The heritability estimates for all production traits are highest during the first lactation and decreases towards the later lactations. This is in agreement with the results reported by various researchers [2, 15, 16]. This result suggests a sizeable genetic maternal effect in the first lactation which drops with the second lactation and disappears by the third lactation [17].

The phenotypic and genetic correlations of 305-day production and SCC variables are given in Table 5. The genetic correlations of milk with yields of protein and fat and of protein yield with protein were very high, especially for milk yield with protein yield. Phenotypic correlations were higher than the corresponding genetic correlations. This means that an increase in protein yield can be achieved through selection of milk or fat yields. The correlation between protein yield and protein percentage in this study indicates that it was negative, but in general, this correlation is positive [18]. The cause for this is the high positive correlation between protein yield and milk yield and the high negative correlation between protein percentage and milk yield. Similar trend was also observed in the first lactation and later lactations. However, the correlations were generally high in the first two lactations than in later lactations and all records. The reason behind this is the low heritability estimates in later lactations and all records [19].

Table 5: Genetic (below diagonal) and phenotypic (above diagonal) correlations and their standard errors between production traits and Log10SCC across and within lactations.

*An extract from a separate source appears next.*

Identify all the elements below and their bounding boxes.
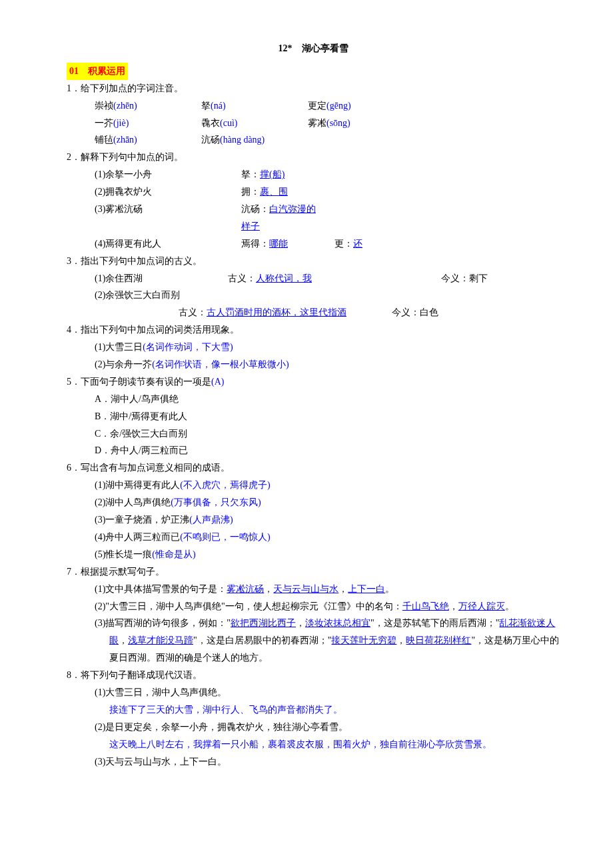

This study also shows that the genetic and phenotypic correlations between production traits and SCC were weak almost nonsignificantly, different from zero. Juozaitiene et al. [20] and Němcová et al. [21] also reported very weak genetic and phenotypic correlations, while [22, 23] reported absence of genetic correlation between production traits and SCC.

6. Conclusion

Variance due to permanent environmental effects was an important source of variation. The milk traits for Jersey dairy cattle in Zimbabwe were found to be more heritable than the SCC, and the correlation among the milk traits was significantly high. The correlation between the production traits and SCC was weak almost nonsignificantly different from zero. Therefore, these production traits may be preferred by breeders as selection criteria for development of effective genetic improvement programme.


The authors thank Mr. N. B. Mware and his colleagues of Zimbabwe Livestock Identification Trust (LIT) for providing them with data that was used in this study.